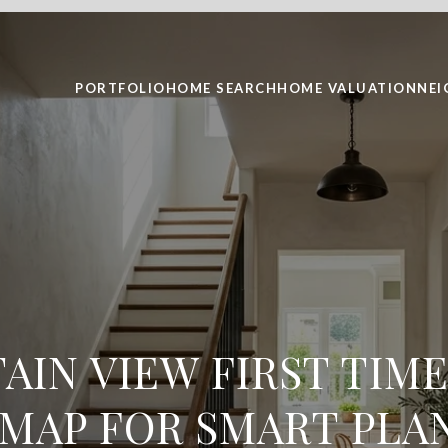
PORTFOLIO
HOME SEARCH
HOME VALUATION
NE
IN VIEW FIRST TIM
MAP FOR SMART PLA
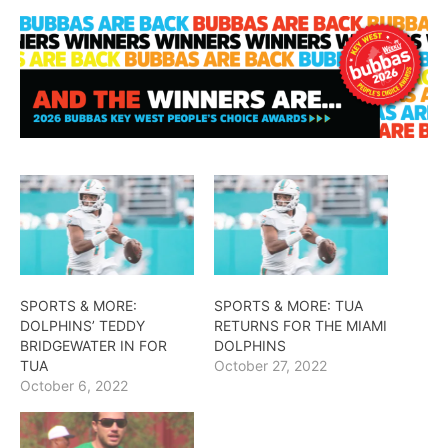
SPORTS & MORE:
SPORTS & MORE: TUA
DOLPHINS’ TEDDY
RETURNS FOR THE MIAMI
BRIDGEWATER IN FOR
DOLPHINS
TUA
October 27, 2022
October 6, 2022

_ _ _ _

» TO DO:
Reproduce all lines above exactly. Leave the images out.

» EXERCISE RESPONSE:
PORTFOLIO
HOME SEARCH
HOME VALUATION
NE
IN VIEW FIRST TIM
MAP FOR SMART PLA
SPORTS & MORE:
SPORTS & MORE: TUA
DOLPHINS’ TEDDY
RETURNS FOR THE MIAMI
BRIDGEWATER IN FOR
DOLPHINS
TUA
October 27, 2022
October 6, 2022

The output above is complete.